Na relação de orientações há desde a exigência, por parte dos trabalhadores brasileiros, de que os contratos sejam escritos também em português, como sugestões sobre ter o mínimo de conhecimento de inglês e verificar detalhes relativos ao alojamento, à forma de pagamento e aos direitos. A cartilha integra um conjunto de ações de governo de combate ao tráfico internacional de pessoas e de proteção do cidadão brasileiro no exterior.
O documento adverte ainda que há ameaças entre os chamados intermediadores - pessoas que negociam no Brasil em nome das autoridades estrangeiras -, pois há diversos casos de profissionais que pagam a essas pessoas e depois são abandonados à própria sorte.
Na cartilha, ilustrada por crianças, há recomendações claras para que os brasileiros que se sintam discriminados ou prejudicados no exterior procurem os consulados e embaixadas.

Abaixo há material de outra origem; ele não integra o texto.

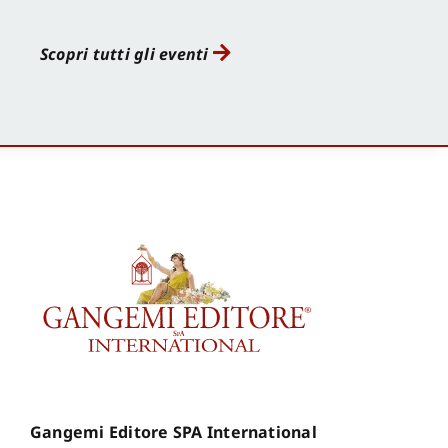
Scopri tutti gli eventi
Gangemi Editore SPA International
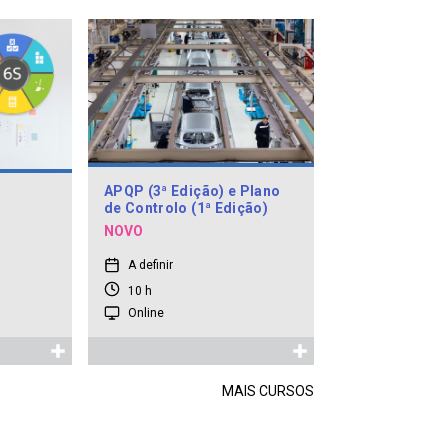
APQP (3ª Edição) e Plano
de Controlo (1ª Edição)
NOVO
A definir
10 h
Online
MAIS CURSOS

De acordo com o documento, as representações diplomáticas procurarão ajudar, dando condições para contatos com os parentes no Brasil e apoio na Justiça, se necessário.
Problemas comuns
Voltada principalmente para jogadores de futebol, dançarinos, professores de capoeira, churrasqueiros, modelos e manequins, a cartilha reúne também situações consideradas comuns em alguns países.
Na Índia, são frequentes as denúncias de modelos e jogadores de futebol que reclamam de alojamentos inadequados e problemas para o recebimento de salários. Na Indonésia, os atletas reclamam que seus passaportes são retidos pelos empresários e agentes, dificultando o trânsito e o retorno para o Brasil.
No Irã, os jogadores de futebol enfrentam a decepção com a descoberta de que foram contratados por clubes em situação financeira precária, acarretando dificuldades no pagamento de salários, por exemplo. O Itamaraty alerta para que os profissionais busquem informações precisas sobre os clubes que os contratam antes de seguir viagem.
Na Malásia, as dificuldades estão associadas ao fato de a maioria dos profissionais ter visto de turismo - que permite a permanência de apenas 90 dias no país -, provocando dependência direta de seus empregadores. No país, há elevado número de churrasqueiros profissionais contratados para trabalhar em restaurantes e hotéis. O problema com a falta de domínio do idioma é outra dificuldade.
Os problemas na Tailândia envolvem, em geral, jogadores de futebol, modelos e manequins. As queixas registradas pelo Itamaraty são de retenção de passaportes, que deixam o brasileiro nas mãos do contratante estrangeiro, e o pagamento destinado à emissão de documentos a supostos intermediários que desaparecem com o dinheiro.
Na Turquia, há relatos de dificuldades envolvendo brasileiras que buscam atuar como dançarinas profissionais. Recrutadas no Brasil, elas viajam para a Turquia sem visto de trabalho e ficam em situação irregular e expostas à deportação. Em geral, se queixam de serem obrigadas a se prostituir.